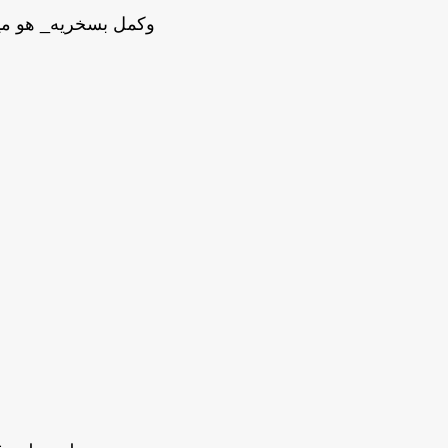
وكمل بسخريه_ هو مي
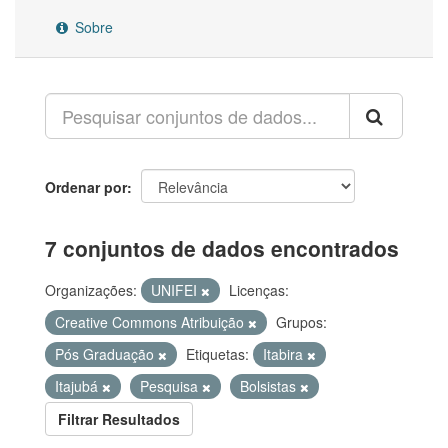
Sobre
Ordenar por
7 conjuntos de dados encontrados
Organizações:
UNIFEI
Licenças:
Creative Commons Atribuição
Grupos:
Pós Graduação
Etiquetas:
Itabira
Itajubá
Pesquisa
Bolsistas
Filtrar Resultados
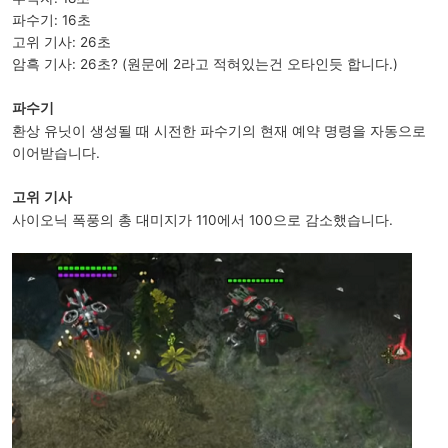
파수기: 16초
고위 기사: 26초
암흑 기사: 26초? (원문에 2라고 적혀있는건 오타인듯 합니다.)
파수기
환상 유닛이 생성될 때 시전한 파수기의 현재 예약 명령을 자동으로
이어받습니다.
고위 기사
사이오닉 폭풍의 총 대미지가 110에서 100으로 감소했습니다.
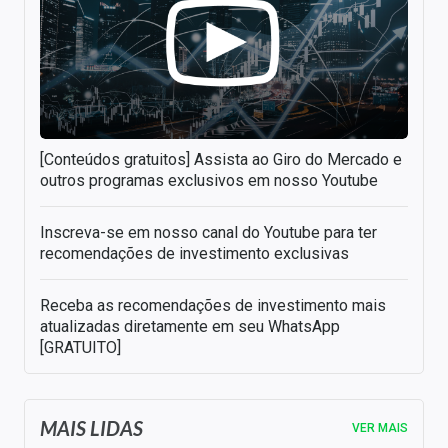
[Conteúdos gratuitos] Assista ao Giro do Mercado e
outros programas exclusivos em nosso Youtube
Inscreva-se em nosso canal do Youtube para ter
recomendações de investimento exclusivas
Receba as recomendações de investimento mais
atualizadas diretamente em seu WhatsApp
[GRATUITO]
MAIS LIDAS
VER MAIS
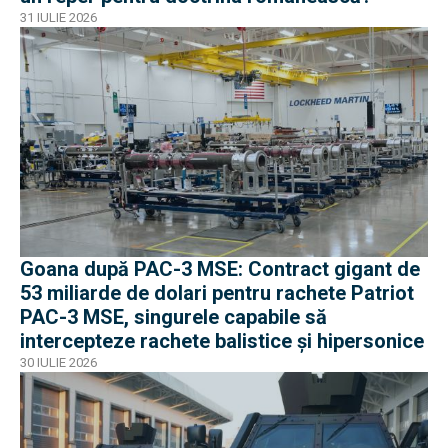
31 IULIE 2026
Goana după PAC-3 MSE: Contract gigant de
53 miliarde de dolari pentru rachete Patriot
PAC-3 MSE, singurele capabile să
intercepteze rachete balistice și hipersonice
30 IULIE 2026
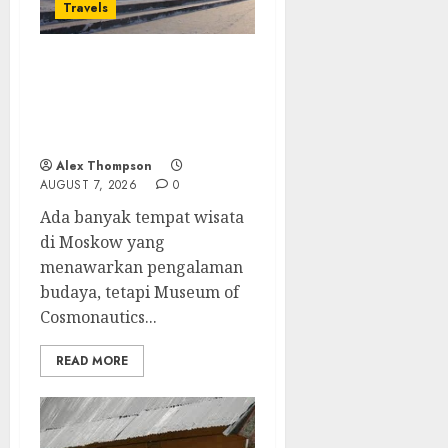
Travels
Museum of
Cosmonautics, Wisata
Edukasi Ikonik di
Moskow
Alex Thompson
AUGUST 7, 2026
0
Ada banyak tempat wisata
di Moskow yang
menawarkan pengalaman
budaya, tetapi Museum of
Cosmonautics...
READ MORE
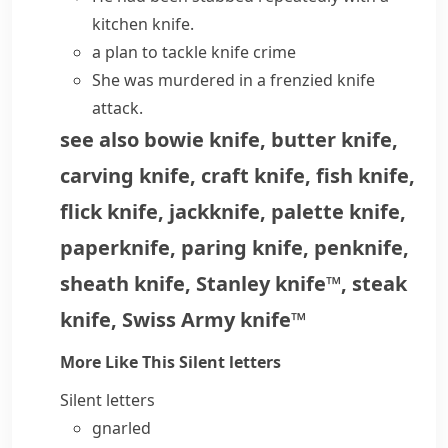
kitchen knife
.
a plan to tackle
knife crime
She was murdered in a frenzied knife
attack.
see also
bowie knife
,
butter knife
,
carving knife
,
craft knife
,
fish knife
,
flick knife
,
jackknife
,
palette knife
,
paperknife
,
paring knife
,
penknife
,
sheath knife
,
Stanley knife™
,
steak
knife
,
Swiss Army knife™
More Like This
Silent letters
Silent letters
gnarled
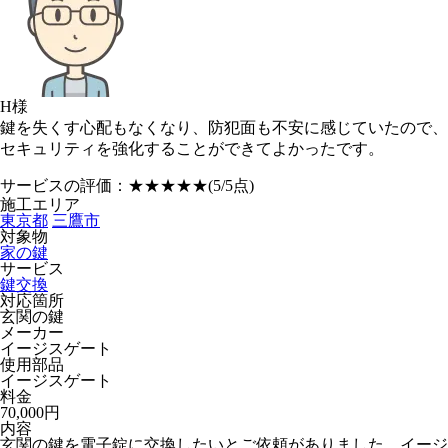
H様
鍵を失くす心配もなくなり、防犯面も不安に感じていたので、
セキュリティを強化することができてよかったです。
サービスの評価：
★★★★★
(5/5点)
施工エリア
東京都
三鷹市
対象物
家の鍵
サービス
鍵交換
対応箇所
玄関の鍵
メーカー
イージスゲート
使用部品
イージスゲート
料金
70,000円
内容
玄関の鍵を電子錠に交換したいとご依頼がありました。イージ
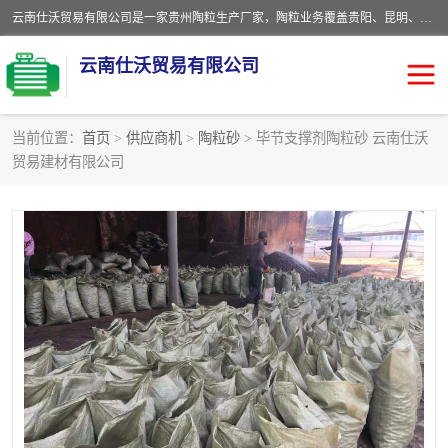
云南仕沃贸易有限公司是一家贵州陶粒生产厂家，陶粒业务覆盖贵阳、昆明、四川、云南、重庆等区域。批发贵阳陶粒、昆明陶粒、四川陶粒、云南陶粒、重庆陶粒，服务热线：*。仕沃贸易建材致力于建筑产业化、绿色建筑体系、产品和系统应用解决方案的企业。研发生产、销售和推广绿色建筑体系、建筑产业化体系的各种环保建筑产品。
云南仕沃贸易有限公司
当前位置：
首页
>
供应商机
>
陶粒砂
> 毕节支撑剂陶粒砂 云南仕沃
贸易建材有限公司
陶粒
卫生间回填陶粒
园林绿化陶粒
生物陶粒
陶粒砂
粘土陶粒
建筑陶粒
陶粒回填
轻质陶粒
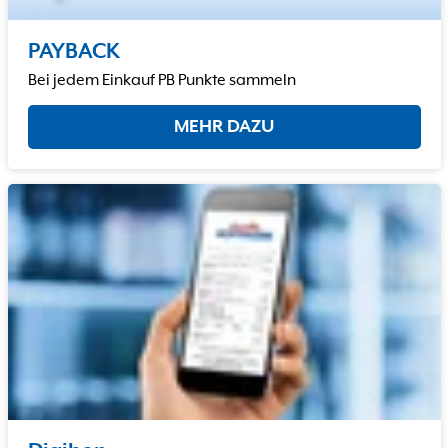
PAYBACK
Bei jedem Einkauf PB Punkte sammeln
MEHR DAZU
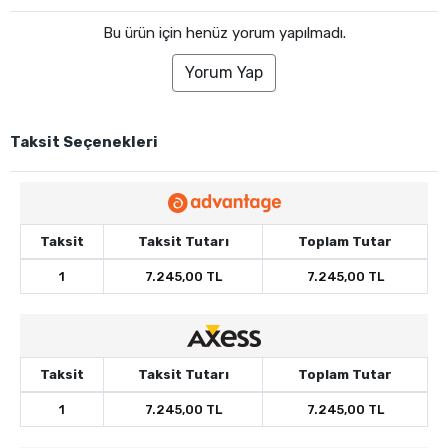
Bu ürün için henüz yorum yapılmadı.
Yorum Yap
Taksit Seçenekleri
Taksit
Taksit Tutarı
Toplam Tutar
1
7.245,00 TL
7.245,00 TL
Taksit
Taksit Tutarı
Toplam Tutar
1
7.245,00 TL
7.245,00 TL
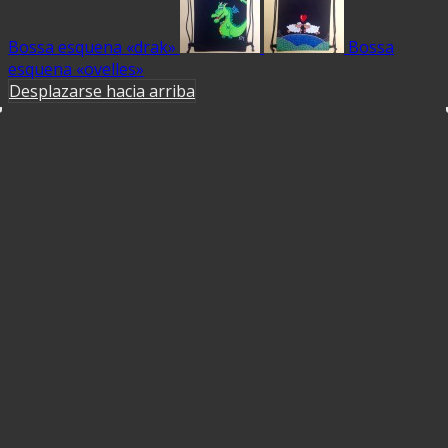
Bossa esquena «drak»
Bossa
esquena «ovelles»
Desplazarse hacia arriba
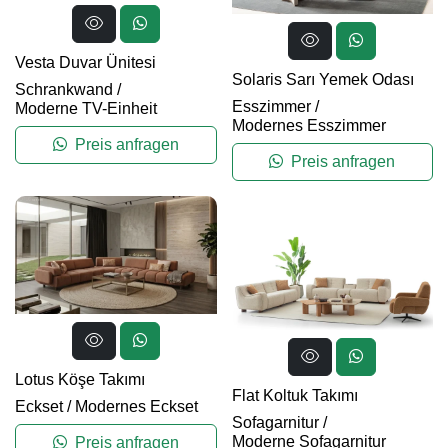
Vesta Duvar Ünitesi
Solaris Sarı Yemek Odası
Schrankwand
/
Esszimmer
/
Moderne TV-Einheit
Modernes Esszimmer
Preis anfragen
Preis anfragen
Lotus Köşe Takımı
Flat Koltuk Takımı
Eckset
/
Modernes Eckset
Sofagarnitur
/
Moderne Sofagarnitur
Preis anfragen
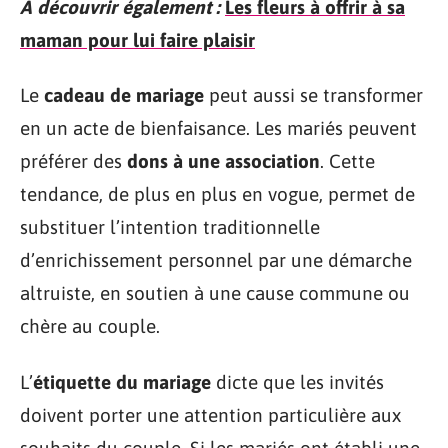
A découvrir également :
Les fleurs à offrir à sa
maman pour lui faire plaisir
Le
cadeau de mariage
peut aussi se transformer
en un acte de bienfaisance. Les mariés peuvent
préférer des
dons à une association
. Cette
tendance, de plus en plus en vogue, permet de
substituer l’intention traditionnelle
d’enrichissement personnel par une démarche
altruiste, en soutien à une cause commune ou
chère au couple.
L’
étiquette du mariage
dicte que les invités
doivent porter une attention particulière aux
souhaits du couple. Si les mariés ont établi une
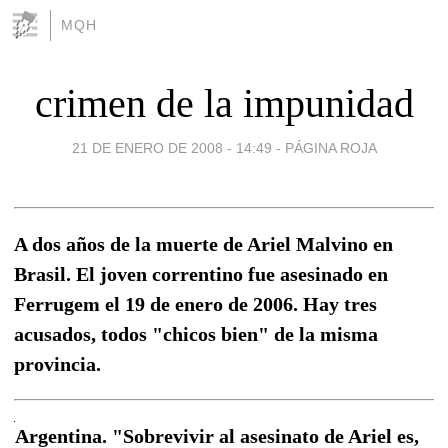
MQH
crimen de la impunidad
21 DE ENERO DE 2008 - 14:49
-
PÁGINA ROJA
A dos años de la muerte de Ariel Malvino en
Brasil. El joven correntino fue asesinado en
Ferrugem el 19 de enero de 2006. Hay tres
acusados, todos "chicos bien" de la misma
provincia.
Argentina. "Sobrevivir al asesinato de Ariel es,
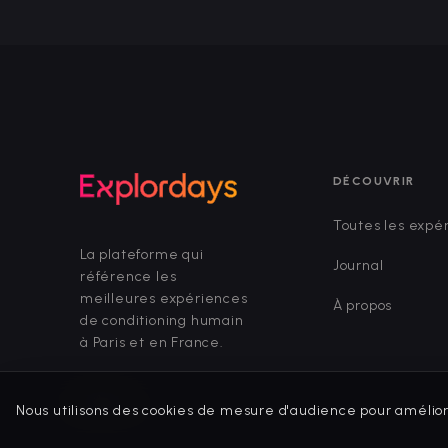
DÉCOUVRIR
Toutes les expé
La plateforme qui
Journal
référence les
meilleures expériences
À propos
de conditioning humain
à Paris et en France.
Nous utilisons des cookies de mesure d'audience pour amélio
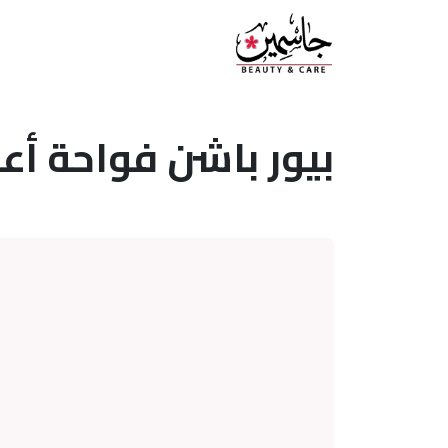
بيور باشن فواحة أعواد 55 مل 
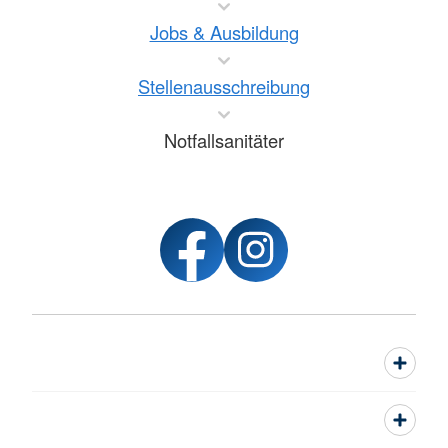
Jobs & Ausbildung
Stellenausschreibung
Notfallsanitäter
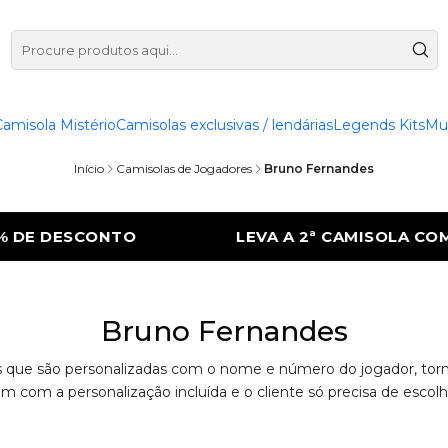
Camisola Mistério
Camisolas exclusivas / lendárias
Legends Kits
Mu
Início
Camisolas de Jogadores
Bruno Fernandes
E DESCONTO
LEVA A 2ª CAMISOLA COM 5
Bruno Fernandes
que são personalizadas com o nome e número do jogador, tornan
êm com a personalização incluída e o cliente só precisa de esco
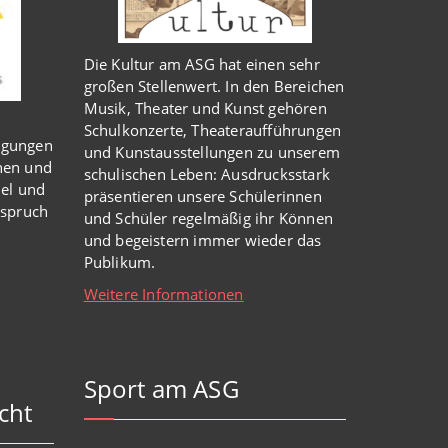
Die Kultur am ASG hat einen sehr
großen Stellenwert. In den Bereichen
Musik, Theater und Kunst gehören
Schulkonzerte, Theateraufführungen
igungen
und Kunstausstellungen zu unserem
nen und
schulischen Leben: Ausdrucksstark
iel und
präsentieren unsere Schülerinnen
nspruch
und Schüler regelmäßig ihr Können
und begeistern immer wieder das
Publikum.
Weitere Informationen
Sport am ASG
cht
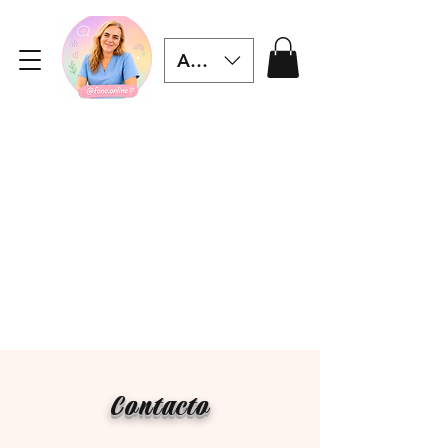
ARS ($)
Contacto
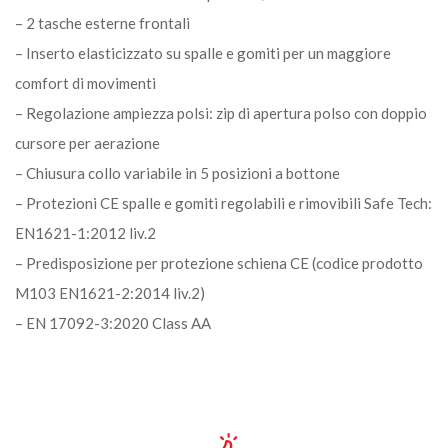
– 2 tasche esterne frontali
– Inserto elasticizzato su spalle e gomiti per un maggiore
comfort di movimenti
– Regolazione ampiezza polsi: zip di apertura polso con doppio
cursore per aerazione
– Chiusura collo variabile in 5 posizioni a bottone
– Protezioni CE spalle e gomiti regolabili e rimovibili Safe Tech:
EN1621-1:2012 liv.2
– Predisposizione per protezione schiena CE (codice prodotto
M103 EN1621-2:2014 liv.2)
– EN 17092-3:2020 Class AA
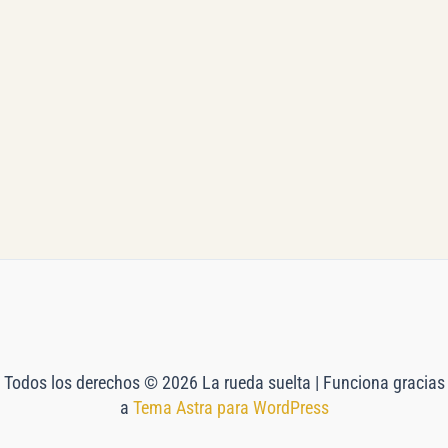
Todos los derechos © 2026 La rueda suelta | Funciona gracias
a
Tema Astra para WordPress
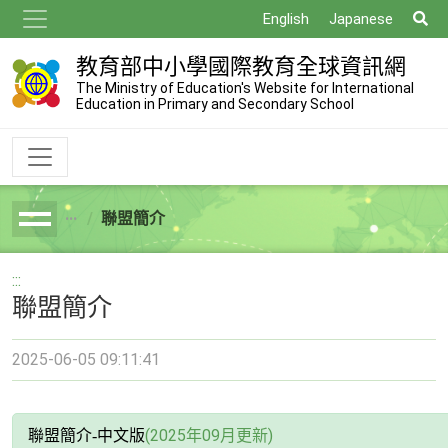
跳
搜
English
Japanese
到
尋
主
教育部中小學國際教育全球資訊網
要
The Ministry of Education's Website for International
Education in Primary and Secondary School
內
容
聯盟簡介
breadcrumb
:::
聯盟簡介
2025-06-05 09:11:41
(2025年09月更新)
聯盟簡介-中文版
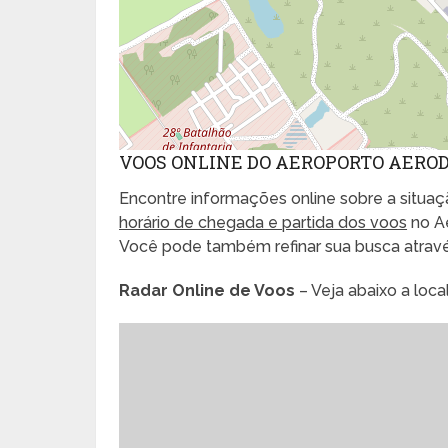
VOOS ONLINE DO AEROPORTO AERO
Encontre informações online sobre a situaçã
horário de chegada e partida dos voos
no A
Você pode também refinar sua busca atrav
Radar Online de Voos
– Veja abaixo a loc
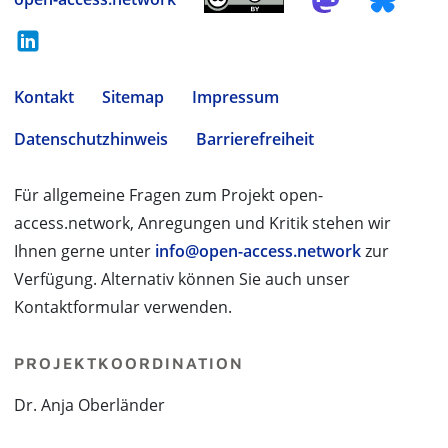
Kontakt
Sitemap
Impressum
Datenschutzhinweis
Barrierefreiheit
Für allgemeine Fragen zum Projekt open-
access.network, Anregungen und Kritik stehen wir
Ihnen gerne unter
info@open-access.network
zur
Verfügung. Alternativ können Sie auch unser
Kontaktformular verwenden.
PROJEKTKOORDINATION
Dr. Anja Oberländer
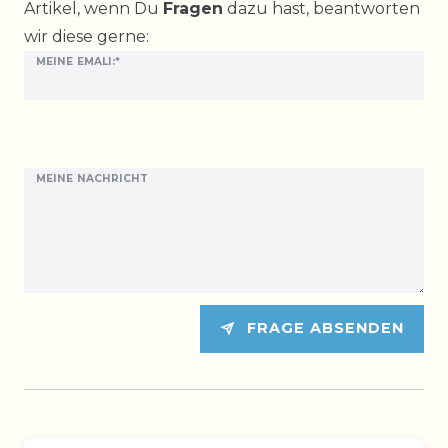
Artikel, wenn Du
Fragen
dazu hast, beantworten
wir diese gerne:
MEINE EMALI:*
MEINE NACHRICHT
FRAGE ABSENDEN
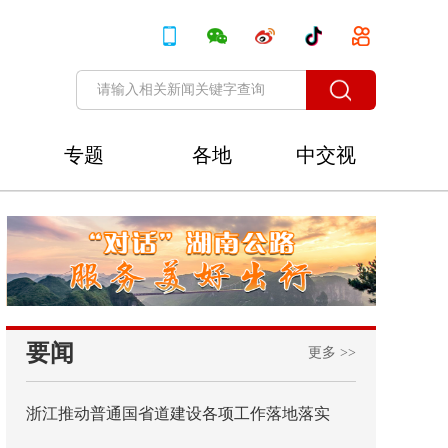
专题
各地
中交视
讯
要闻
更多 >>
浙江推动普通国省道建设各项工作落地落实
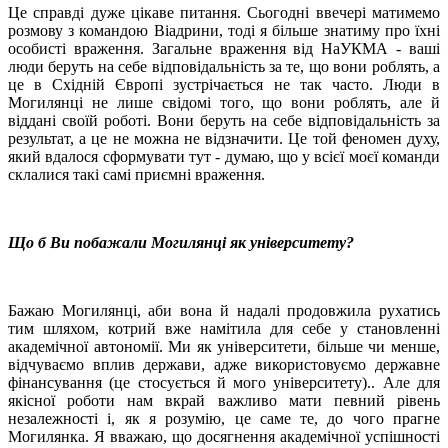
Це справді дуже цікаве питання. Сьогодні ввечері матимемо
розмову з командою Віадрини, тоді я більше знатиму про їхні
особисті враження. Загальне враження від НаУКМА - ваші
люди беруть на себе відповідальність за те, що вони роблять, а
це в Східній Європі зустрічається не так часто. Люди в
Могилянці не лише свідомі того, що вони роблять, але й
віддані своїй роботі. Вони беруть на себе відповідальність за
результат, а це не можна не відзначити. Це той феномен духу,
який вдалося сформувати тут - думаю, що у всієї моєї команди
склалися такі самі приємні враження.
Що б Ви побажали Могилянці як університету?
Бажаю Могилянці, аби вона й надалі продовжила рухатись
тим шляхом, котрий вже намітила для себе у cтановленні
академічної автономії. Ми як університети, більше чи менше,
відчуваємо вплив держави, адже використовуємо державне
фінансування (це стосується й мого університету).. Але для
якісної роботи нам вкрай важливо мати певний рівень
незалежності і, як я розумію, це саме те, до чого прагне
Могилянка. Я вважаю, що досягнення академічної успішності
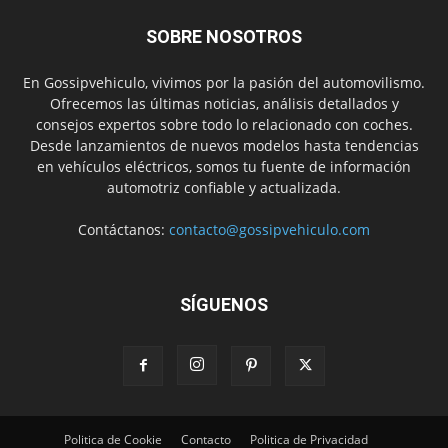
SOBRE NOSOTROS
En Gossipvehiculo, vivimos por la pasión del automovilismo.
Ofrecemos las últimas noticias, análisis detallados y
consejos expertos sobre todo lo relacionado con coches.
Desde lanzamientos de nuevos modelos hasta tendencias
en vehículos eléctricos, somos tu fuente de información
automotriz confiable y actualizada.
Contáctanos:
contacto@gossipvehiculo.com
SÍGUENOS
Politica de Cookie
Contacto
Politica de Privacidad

==================================================

• [WHAT IS EXPECTED]:
Bring together every line in the entries that holds the string "враження".

• [ANSWER SPACE]:
особисті враження. Загальне враження від НаУКМА - ваші
склалися такі самі приємні враження.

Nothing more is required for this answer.